*SOURCE DATA:*

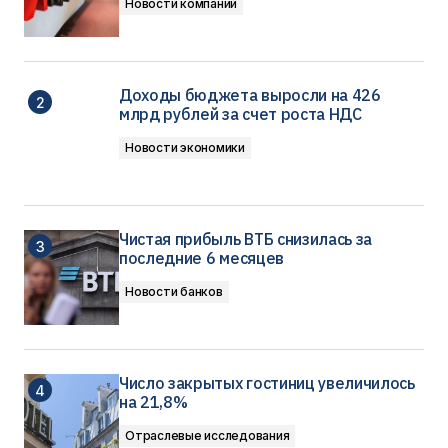
Новости компаний
Доходы бюджета выросли на 426
млрд рублей за счет роста НДС
Новости экономики
Чистая прибыль ВТБ снизилась за
последние 6 месяцев
Новости банков
Число закрытых гостиниц увеличилось
на 21,8%
Отраслевые исследования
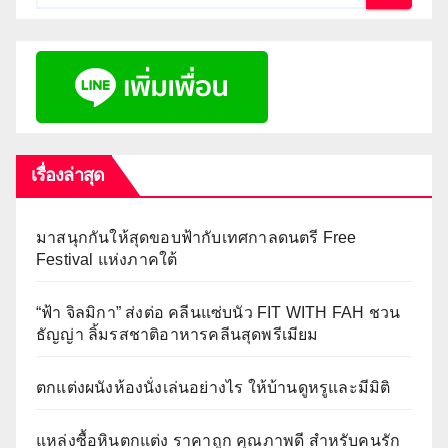
เรื่องล่าสุด
มาสนุกกันให้สุดขอบฟ้ากับเทศกาลดนตรี Free
Festival แห่งภาคใต้
“ฟ้า จิลมิกา” ส่งต่อ คลีนแซ่บนัว FIT WITH FAH ชวน
ธัญญ่า ลิ้มรสชาติอาหารคลีนสุดพรีเมียม
ตกแต่งผนังห้องนั่งเล่นอย่างไร ให้บ้านดูหรูและมีมิติ
แหล่งซื้อหินตกแต่ง ราคาถูก คุณภาพดี สำหรับคนรัก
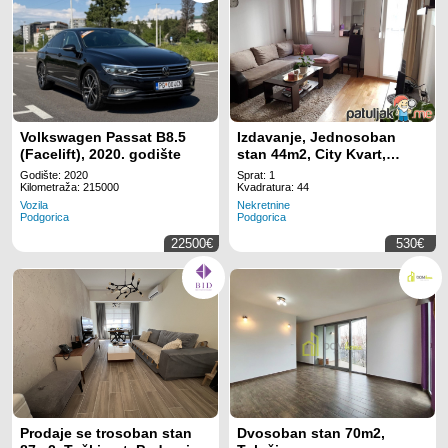
Volkswagen Passat B8.5
Izdavanje, Jednosoban
(Facelift), 2020. godište
stan 44m2, City Kvart,
Podgorica
Godište: 2020
Sprat: 1
Kilometraža: 215000
Kvadratura: 44
Vozila
Nekretnine
Podgorica
Podgorica
22500€
530€
Prodaje se trosoban stan
Dvosoban stan 70m2,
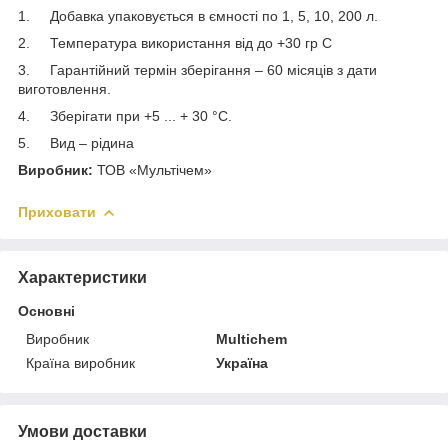
1. Добавка упаковується в ємності по 1, 5, 10, 200 л.
2. Температура використання від до +30 гр С
3. Гарантійний термін зберігання – 60 місяців з дати
виготовлення.
4. Зберігати при +5 ... + 30 °С.
5. Вид – рідина
Виробник:
ТОВ «Мультічем»
Приховати
Характеристики
Основні
Виробник
Multichem
Країна виробник
Україна
Умови доставки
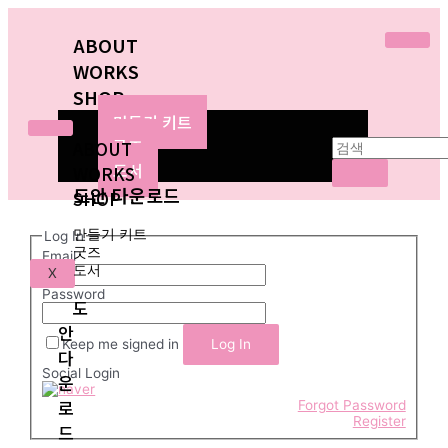
ABOUT
WORKS
SHOP
만들기 키트
굿즈
ABOUT
도서
WORKS
도안 다운로드
SHOP
만들기 키트
Log In
굿즈
Email
도서
X
Password
도
안
Keep me signed in
다
Social Login
운
로
Forgot Password
Register
드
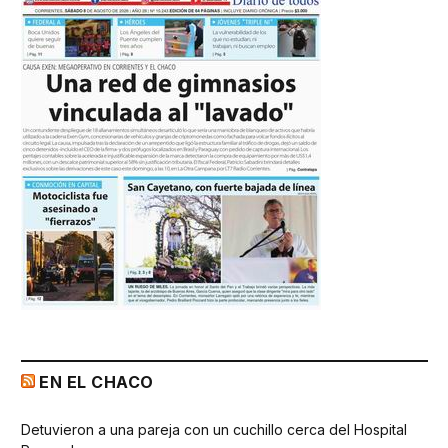
EN EL CHACO
Detuvieron a una pareja con un cuchillo cerca del Hospital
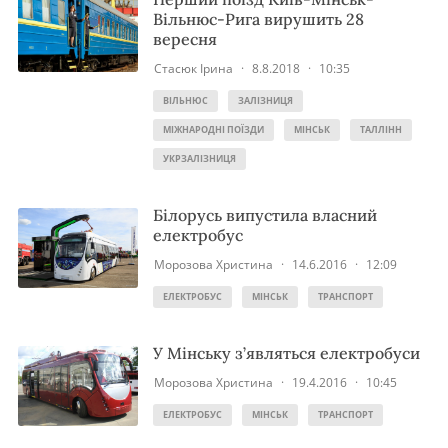
Вільнюс-Рига вирушить 28
вересня
Стасюк Ірина
·
8.8.2018
·
10:35
ВІЛЬНЮС
ЗАЛІЗНИЦЯ
МІЖНАРОДНІ ПОЇЗДИ
МІНСЬК
ТАЛЛІНН
УКРЗАЛІЗНИЦЯ
Білорусь випустила власний
електробус
Морозова Христина
·
14.6.2016
·
12:09
ЕЛЕКТРОБУС
МІНСЬК
ТРАНСПОРТ
У Мінську з’являться електробуси
Морозова Христина
·
19.4.2016
·
10:45
ЕЛЕКТРОБУС
МІНСЬК
ТРАНСПОРТ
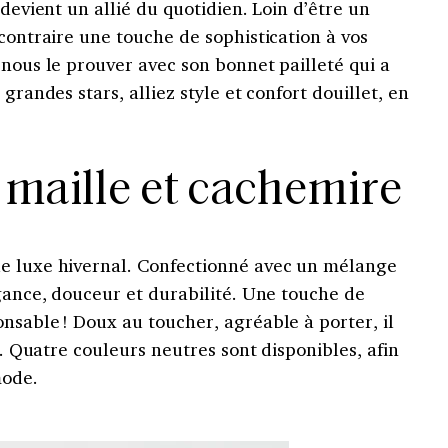
 devient un allié du quotidien. Loin d’être un
 contraire une touche de sophistication à vos
 nous le prouver avec son bonnet pailleté qui a
grandes stars, alliez style et confort douillet, en
 maille et cachemire
le luxe hivernal. Confectionné avec un mélange
égance, douceur et durabilité. Une touche de
nsable ! Doux au toucher, agréable à porter, il
et. Quatre couleurs neutres sont disponibles, afin
mode.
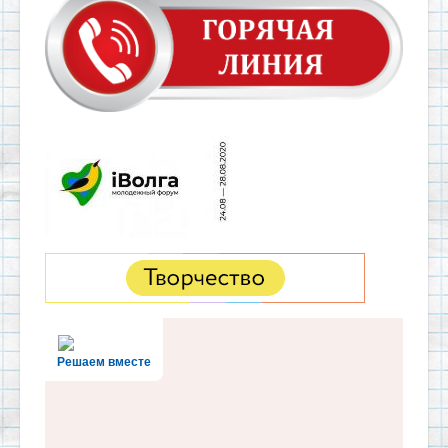
Решаем вместе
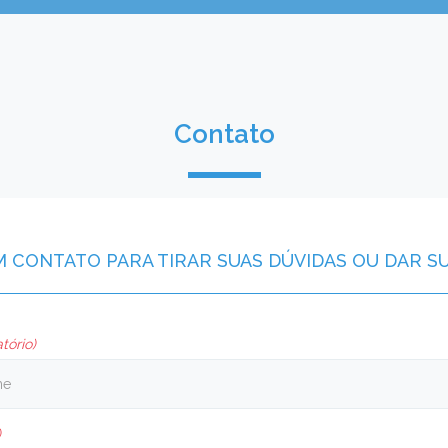
Contato
M CONTATO PARA TIRAR SUAS DÚVIDAS OU DAR S
tório)
)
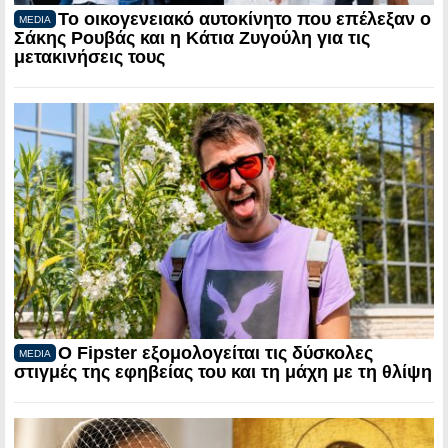
Το οικογενειακό αυτοκίνητο που επέλεξαν ο
MEDIA
Σάκης Ρουβάς και η Κάτια Ζυγούλη για τις
μετακινήσεις τους
Ο Fipster εξομολογείται τις δύσκολες
MEDIA
στιγμές της εφηβείας του και τη μάχη με τη θλίψη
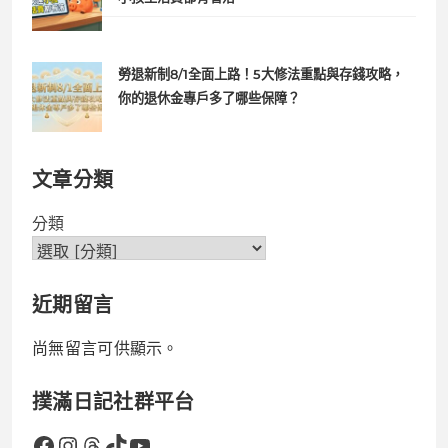
勞退新制8/1全面上路！5大修法重點與存錢攻略，
你的退休金專戶多了哪些保障？
文章分類
分類
近期留言
尚無留言可供顯示。
撲滿日記社群平台
Facebook
Instagram
Threads
TikTok
YouTube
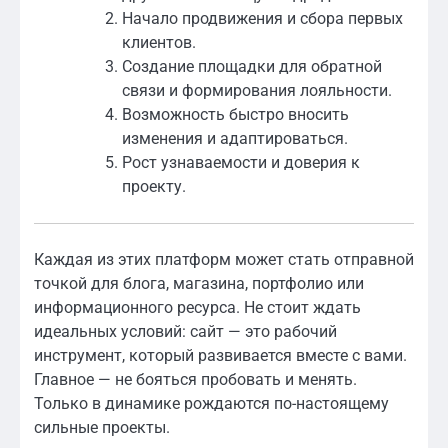
Начало продвижения и сбора первых
клиентов.
Создание площадки для обратной
связи и формирования лояльности.
Возможность быстро вносить
изменения и адаптироваться.
Рост узнаваемости и доверия к
проекту.
Каждая из этих платформ может стать отправной
точкой для блога, магазина, портфолио или
информационного ресурса. Не стоит ждать
идеальных условий: сайт — это рабочий
инструмент, который развивается вместе с вами.
Главное — не бояться пробовать и менять.
Только в динамике рождаются по-настоящему
сильные проекты.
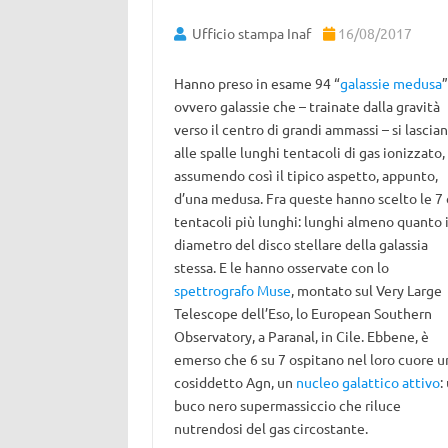
Ufficio stampa Inaf
16/08/2017
Hanno preso in esame 94 “
galassie medusa
”
ovvero galassie che – trainate dalla gravità
verso il centro di grandi ammassi – si lascia
alle spalle lunghi tentacoli di gas ionizzato,
assumendo così il tipico aspetto, appunto,
d’una medusa. Fra queste hanno scelto le 7 
tentacoli più lunghi: lunghi almeno quanto i
diametro del disco stellare della galassia
stessa. E le hanno osservate con lo
spettrografo Muse
, montato sul Very Large
Telescope dell’Eso, lo European Southern
Observatory, a Paranal, in Cile. Ebbene, è
emerso che 6 su 7 ospitano nel loro cuore u
cosiddetto Agn, un
nucleo galattico attivo
:
buco nero supermassiccio che riluce
nutrendosi del gas circostante.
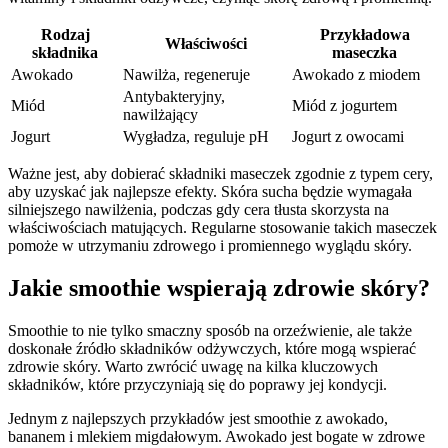
Rodzaj
Przykładowa
Właściwości
składnika
maseczka
Awokado
Nawilża, regeneruje
Awokado z miodem
Antybakteryjny,
Miód
Miód z jogurtem
nawilżający
Jogurt
Wygładza, reguluje pH
Jogurt z owocami
Ważne jest, aby dobierać składniki maseczek zgodnie z typem cery,
aby uzyskać jak najlepsze efekty. Skóra sucha będzie wymagała
silniejszego nawilżenia, podczas gdy cera tłusta skorzysta na
właściwościach matujących. Regularne stosowanie takich maseczek
pomoże w utrzymaniu zdrowego i promiennego wyglądu skóry.
Jakie smoothie wspierają zdrowie skóry?
Smoothie to nie tylko smaczny sposób na orzeźwienie, ale także
doskonałe źródło składników odżywczych, które mogą wspierać
zdrowie skóry. Warto zwrócić uwagę na kilka kluczowych
składników, które przyczyniają się do poprawy jej kondycji.
Jednym z najlepszych przykładów jest smoothie z awokado,
bananem i mlekiem migdałowym. Awokado jest bogate w zdrowe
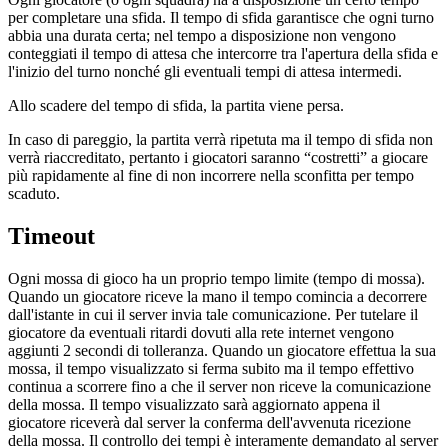
per completare una sfida. Il tempo di sfida garantisce che ogni turno
abbia una durata certa; nel tempo a disposizione non vengono
conteggiati il tempo di attesa che intercorre tra l'apertura della sfida e
l'inizio del turno nonché gli eventuali tempi di attesa intermedi.
Allo scadere del tempo di sfida, la partita viene persa.
In caso di pareggio, la partita verrà ripetuta ma il tempo di sfida non
verrà riaccreditato, pertanto i giocatori saranno “costretti” a giocare
più rapidamente al fine di non incorrere nella sconfitta per tempo
scaduto.
Timeout
Ogni mossa di gioco ha un proprio tempo limite (tempo di mossa).
Quando un giocatore riceve la mano il tempo comincia a decorrere
dall'istante in cui il server invia tale comunicazione. Per tutelare il
giocatore da eventuali ritardi dovuti alla rete internet vengono
aggiunti 2 secondi di tolleranza. Quando un giocatore effettua la sua
mossa, il tempo visualizzato si ferma subito ma il tempo effettivo
continua a scorrere fino a che il server non riceve la comunicazione
della mossa. Il tempo visualizzato sarà aggiornato appena il
giocatore riceverà dal server la conferma dell'avvenuta ricezione
della mossa. Il controllo dei tempi è interamente demandato al server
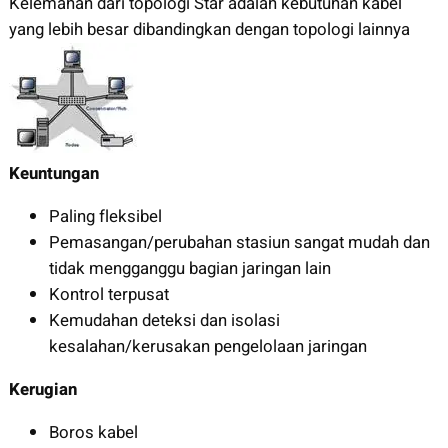
Kelemahan dari topologi Star adalah kebutuhan kabel
yang lebih besar dibandingkan dengan topologi lainnya
Keuntungan
Paling fleksibel
Pemasangan/perubahan stasiun sangat mudah dan
tidak mengganggu bagian jaringan lain
Kontrol terpusat
Kemudahan deteksi dan isolasi
kesalahan/kerusakan pengelolaan jaringan
Kerugian
Boros kabel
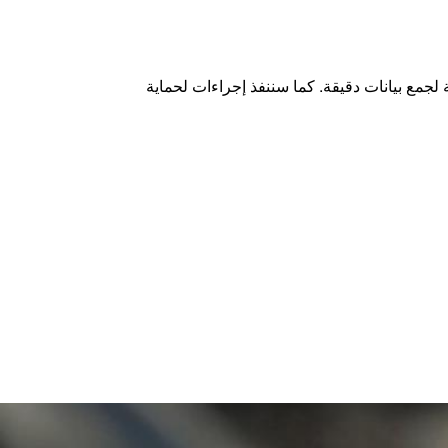
لجمع بيانات دقيقة. كما سننفذ إجراءات لحماية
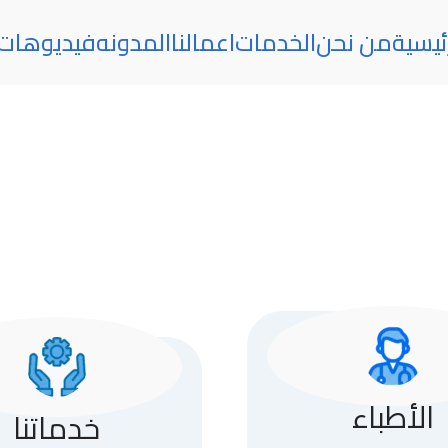
ئيسية
من نحن
الخدمات
اعمالنا
المدونه
فيديوهات
الأطباء
خدماتنا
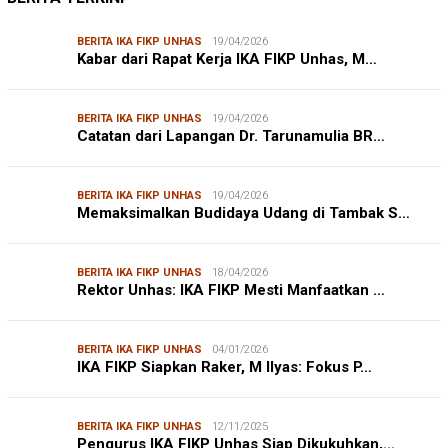
BERITA IKA FIKP UNHAS
19/04/2026
Kabar dari Rapat Kerja IKA FIKP Unhas, M…
BERITA IKA FIKP UNHAS
19/04/2026
Catatan dari Lapangan Dr. Tarunamulia BR…
BERITA IKA FIKP UNHAS
19/04/2026
Memaksimalkan Budidaya Udang di Tambak S…
BERITA IKA FIKP UNHAS
18/04/2026
Rektor Unhas: IKA FIKP Mesti Manfaatkan …
BERITA IKA FIKP UNHAS
04/01/2026
IKA FIKP Siapkan Raker, M Ilyas: Fokus P…
BERITA IKA FIKP UNHAS
12/11/2025
Pengurus IKA FIKP Unhas Siap Dikukuhkan,…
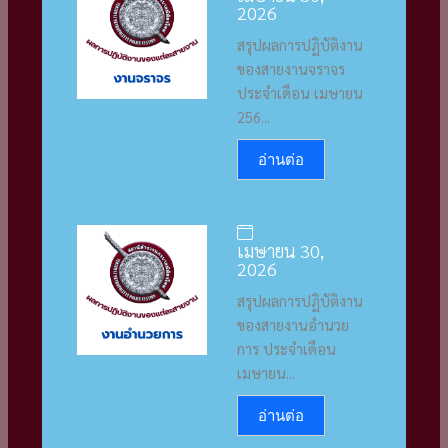
2026
สรุปผลการปฏิบัติงาน
ของสายงานจราจร
ประจำเดือน เมษายน
256...
อ่านต่อ
เมษายน 30,
2026
สรุปผลการปฏิบัติงาน
ของสายงานอำนวย
การ ประจำเดือน
เมษายน...
อ่านต่อ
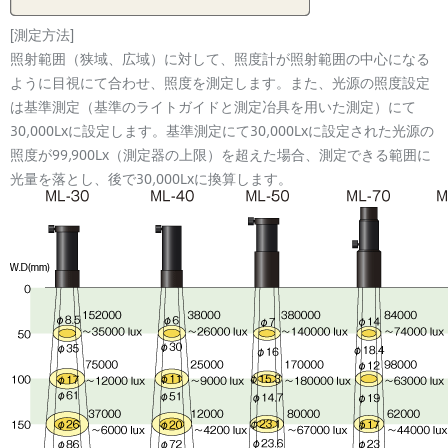
[測定方法]
照射範囲（狭域、広域）に対して、照度計が照射範囲の中心になる
ように目視にて合わせ、照度を測定します。また、光源の照度設定
は基準測定（基準のライトガイドと測定冶具を用いた測定）にて
30,000Lxに設定します。基準測定にて30,000Lxに設定された光源の
照度が99,900Lx（測定器の上限）を超えた場合、測定できる範囲に
光量を落とし、後で30,000Lxに換算します。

*PROBLEM DESCRIPTION:* For this exercise, reproduce exactly the lines of the records above from the one with "Доходы бюджета выросли на 426" up to and including the one with "виготовлення.", without pictures.

*YOUR RESPONSE:*
Доходы бюджета выросли на 426
млрд рублей за счет роста НДС
Новости экономики
Чистая прибыль ВТБ снизилась за
последние 6 месяцев
Новости банков
Число закрытых гостиниц увеличилось
на 21,8%
Отраслевые исследования
เรื่องล่าสุด
มาสนุกกันให้สุดขอบฟ้ากับเทศกาลดนตรี Free
Festival แห่งภาคใต้
“ฟ้า จิลมิกา” ส่งต่อ คลีนแซ่บนัว FIT WITH FAH ชวน
ธัญญ่า ลิ้มรสชาติอาหารคลีนสุดพรีเมียม
ตกแต่งผนังห้องนั่งเล่นอย่างไร ให้บ้านดูหรูและมีมิติ
แหล่งซื้อหินตกแต่ง ราคาถูก คุณภาพดี สำหรับคนรัก
Volkswagen Passat B8.5
Izdavanje, Jednosoban
(Facelift), 2020. godište
stan 44m2, City Kvart,
Podgorica
Godište: 2020
Sprat: 1
Kilometraža: 215000
Kvadratura: 44
Vozila
Nekretnine
Podgorica
Podgorica
22500€
530€
Prodaje se trosoban stan
Dvosoban stan 70m2,
1. Добавка упаковується в ємності по 1, 5, 10, 200 л.
2. Температура використання від до +30 гр С
3. Гарантійний термін зберігання – 60 місяців з дати
виготовлення.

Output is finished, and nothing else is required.